- Conference: Southern Conference
- Record: 3–8 (3–5 SoCon)
- Head coach: Bruce Fowler (6th season);
- Offensive coordinator: Tim Sorrells (2nd season)
- Defensive coordinator: Kyle Gillenwater (2nd season)
- Captains: Trey Robinson; Reese Hannon; Duncan Fletcher;
- Home stadium: Paladin Stadium

= 2016 Furman Paladins football team =

American college football season

The 2016 Furman Paladins team represented Furman University as a member of the Southern Conference (SoCon) during the 2016 NCAA Division I FCS football season.

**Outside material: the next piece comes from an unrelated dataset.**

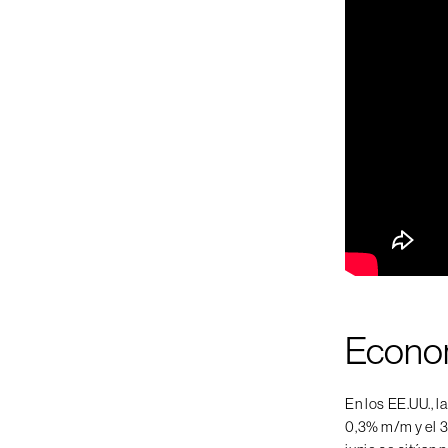
Econo
En los EE.UU., l
0,3% m/m y el 3,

Led by Bruce Fowler in his sixth and final season as head coach, the Paladins compiled an overall record of 3–8 with a mark of 3–5 in conference play, placing sixth in the SoCon. The team played home games at Paladin Stadium in Greenville, South Carolina.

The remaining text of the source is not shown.